Often, a funded biotech startup will cultivate an idea, but have to wait up to 18 months or longer to manufacture a product. The as-yet-unnamed center aims to cut the backlog and bottleneck by providing manufacturing space at “favorable pricing,” with “pharma-grade” GMP manufacturing cleanrooms, according to a press release. The center will also provide a platform for workforce development and training.

Harvard University, the Massachusetts Institute of Technology, Fujifilm Diosynth Biotechnologies, GE Healthcare Life Sciences, and Alexandria Real Estate Equities will comprise the center’s board of directors.

“The broad question that we were trying to address was, ‘How can we best position our region to be preeminent in the life sciences in the decades to come?’” Harvard Provost Alan M. Garber, who helped conceive of the project some two years ago, said in a statement. “We have a vibrant life sciences community, with some of the world’s greatest hospitals, universities, and life sciences companies of all kinds. We also have a strong financial sector that helps to spawn and support new companies. So the elements for rapid progress in the life sciences—particularly in the application of the life sciences to human health—are all here.

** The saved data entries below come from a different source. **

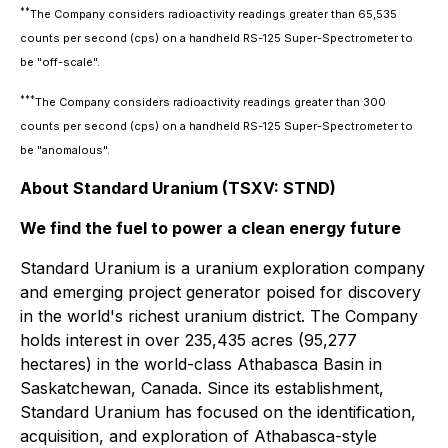
**
The Company considers radioactivity readings greater than 65,535
counts per second (cps) on a handheld RS-125 Super-Spectrometer to
be "off-scale".
***
The Company considers radioactivity readings greater than 300
counts per second (cps) on a handheld RS-125 Super-Spectrometer to
be "anomalous".
About Standard Uranium (TSXV: STND)
We find the fuel to power a clean energy future
Standard Uranium is a uranium exploration company
and emerging project generator poised for discovery
in the world's richest uranium district. The Company
holds interest in over 235,435 acres (95,277
hectares) in the world-class Athabasca Basin in
Saskatchewan, Canada. Since its establishment,
Standard Uranium has focused on the identification,
acquisition, and exploration of Athabasca-style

But with such a rapid pace of innovation, it’s easy to fall behind. We wanted to make sure that would not happen here.”

Other contributing members of the center include Beth Israel Deaconess Medical Center, Boston Children’s Hospital, Brigham and Women’s Hospital, the Dana-Farber Cancer Institute, Massachusetts General Hospital, MilliporeSigma, and state government officials.

The facility does not yet have a home. Leaders from the consortium are exploring existing locations in Cambridge, Boston and Watertown to locate the center, which they expect to span between 30,000 and 40,000 square feet.

“Never before have we had so many breakthroughs available in the clinic. However, it can take up to 30 days, ‘needle to needle,’ to deliver a CAR-T therapy to a patient, and that does not take into account any of the bottlenecks in the supply chain that could occur along the way,” said Udit Batra, CEO of MilliporeSigma, in a statement. “It is our collective responsibility to eliminate any barriers to making these life-saving medicines accessible to patients everywhere.”